For the second time, an employee in the California Department of Justice was caught impersonating as a sworn law enforcement officer. California Attorney General and Democratic Senate candidate Kamala Harris’ office was rocked last month when one of her direct aides was arrested on charges of impersonating a police officer after he took a leading role in setting up a fake police department. Harris has made no comment on either case.
The Attorney General is again under fire for withholding information that that there was an investigation of a secretary in her department who was convicted of unlawfully using one of the department’s badges to pose as a deputy attorney general last year.
Adrienne Mayr, while a secretary a secretary with the Department of Justice, was arrested after repeatedly flashed the badge of a deceased deputy attorney general at drivers on Los Angeles County road. He also once used his car and the badge to pull over and trap a mother and child at an intersection.
California Highway Patrol spokesman Doris Peniche told the Los Angeles Times that after Mayr was arrested for exhibiting a badge to defraud, receiving stolen property, child endangerment and false imprisonment, she was charged her with unlawful use of a badge and impersonating a sworn public officer. Mayr has since pleaded no contest to using the badge and the second charge was dismissed, according to the court docket. Despite criminal charges, Mayr appears to only be paying fees and fines.
The Times reported that when confronted, Kamala Harris’ spokesman David Beltran acknowledged the department was aware of the case. “We have an ongoing personnel investigation into the matter. We can’t comment on disciplinary action that may be taken, but this case is serious and troubling,” Beltran said. “After the personnel investigation is completed, appropriate action will be taken.”
California Attorney General and 2016 Democratic Senate candidate Kamala Harris’ departmental lack of transparency comes after last month’s bazaar revelation that Harris’ Deputy Director of Community Affairs Brandon Kiel was put on paid leave after being arrested on charges of impersonating a police officer and with misusing his government I.D.
Investigators would later discover that Kiel also allegedly set up a fake police department with two other co-conspirators, David Henry and Tonette Hayes. They allegedly claimed to represent the Masonic Fraternal Police Department, a group they said had jurisdiction in 33 states and Mexico and that traces its roots back 3,000 years to the Order of the Knights Templar, which led the First Crusade from 1096 to 1099 AD.
Brandon Kiel is facing six criminal counts of impersonating a sworn peace officer and is expected back in court next month after being arraigned. Beltran said as Harris’ department spokesman that Kiel was placed also on paid leave pending both internal and criminal investigations and that Harris has received regular briefings on the case.

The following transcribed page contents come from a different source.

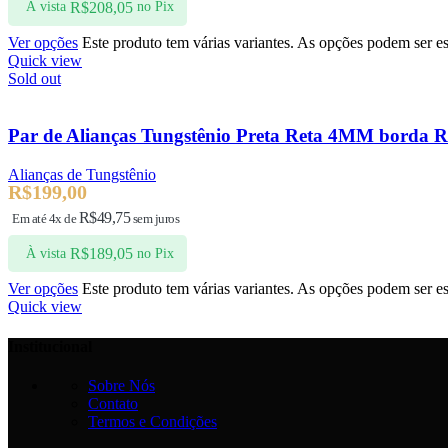
R$
208,05
À vista
no Pix
Ver opções
Este produto tem várias variantes. As opções podem ser e
Quick view
Sold out
Par de Alianças Tungstênio Preta Reta 4MM borda R
Alianças de Tungstênio
R$
199,00
R$
49,75
Em até 4x de
sem juros
R$
189,05
À vista
no Pix
Ver opções
Este produto tem várias variantes. As opções podem ser e
Quick view
Institucional
Sobre Nós
Contato
Termos e Condições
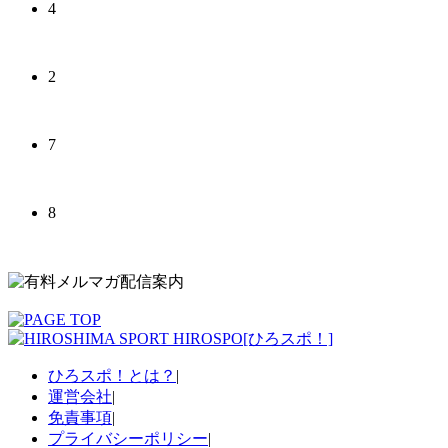
4
2
7
8
ひろスポ！とは？
|
運営会社
|
免責事項
|
プライバシーポリシー
|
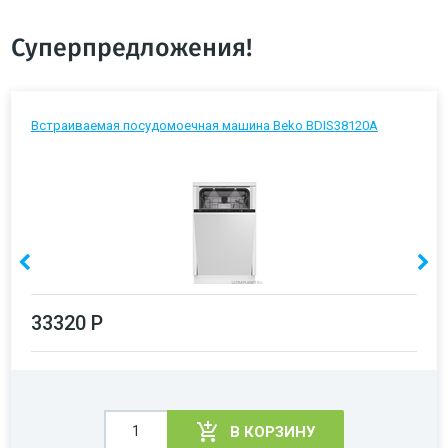
Суперпредложения!
Встраиваемая посудомоечная машина Beko BDIS38120A
33320 Р
В КОРЗИНУ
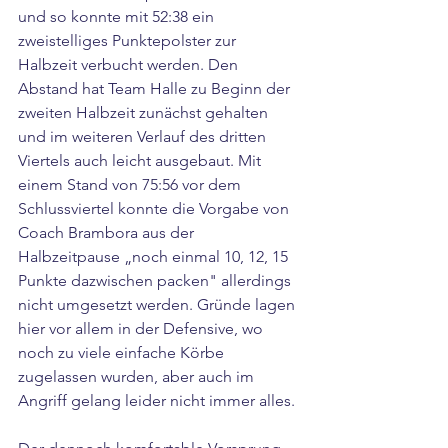
und so konnte mit 52:38 ein 
zweistelliges Punktepolster zur 
Halbzeit verbucht werden. Den 
Abstand hat Team Halle zu Beginn der 
zweiten Halbzeit zunächst gehalten 
und im weiteren Verlauf des dritten 
Viertels auch leicht ausgebaut. Mit 
einem Stand von 75:56 vor dem 
Schlussviertel konnte die Vorgabe von 
Coach Brambora aus der 
Halbzeitpause „noch einmal 10, 12, 15 
Punkte dazwischen packen" allerdings 
nicht umgesetzt werden. Gründe lagen 
hier vor allem in der Defensive, wo 
noch zu viele einfache Körbe 
zugelassen wurden, aber auch im 
Angriff gelang leider nicht immer alles.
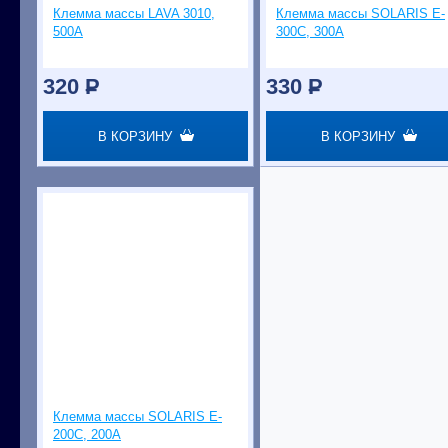
Клемма массы LAVA 3010,
Клемма массы SOLARIS E-
500А
300C, 300А
320
P
330
P
В КОРЗИНУ
В КОРЗИНУ
Клемма массы SOLARIS E-
200C, 200А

The California Highway Patrol began investigating Mayer after receiving a complaint from a driver in Whittier that a woman had waved a badge and accosted her several times while driving in March 2014.
Mayr on April 8 allegedly flashed the badge and then used her car to box in the woman and her 11-year-old daughter in the middle of an intersection. The two women engaged in a confrontation until Mayer moved out of the intersection. The Whittier woman used her cell phone to take a picture of Mayer’s license plate and later showed it to police.
Mayr told investigators the badge was a keepsake from one of her late colleague and she didn’t use it “very often,” except to cut in line in court to retrieve documents. The deceased badge holder’s wife and son both told investigators they had never met Mayer and did not give permission to anyone to have the badge, according to the CBS News Los Angeles affiliate.